─── SOURCE DATA ───

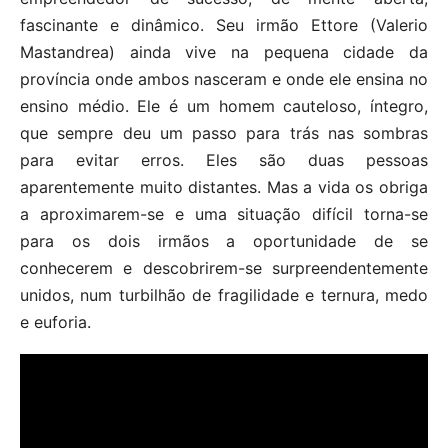
fascinante e dinâmico. Seu irmão Ettore (Valerio
Mastandrea) ainda vive na pequena cidade da
província onde ambos nasceram e onde ele ensina no
ensino médio. Ele é um homem cauteloso, íntegro,
que sempre deu um passo para trás nas sombras
para evitar erros. Eles são duas pessoas
aparentemente muito distantes. Mas a vida os obriga
a aproximarem-se e uma situação difícil torna-se
para os dois irmãos a oportunidade de se
conhecerem e descobrirem-se surpreendentemente
unidos, num turbilhão de fragilidade e ternura, medo
e euforia.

───

■ WHAT IS NEEDED: Nothing but the lines from the one with "aparentemente muito distantes." through the final line of the records may appear in the answer, and each must be transcribed exactly.

■ COMPLETED TASK:
aparentemente muito distantes. Mas a vida os obriga
a aproximarem-se e uma situação difícil torna-se
para os dois irmãos a oportunidade de se
conhecerem e descobrirem-se surpreendentemente
unidos, num turbilhão de fragilidade e ternura, medo
e euforia.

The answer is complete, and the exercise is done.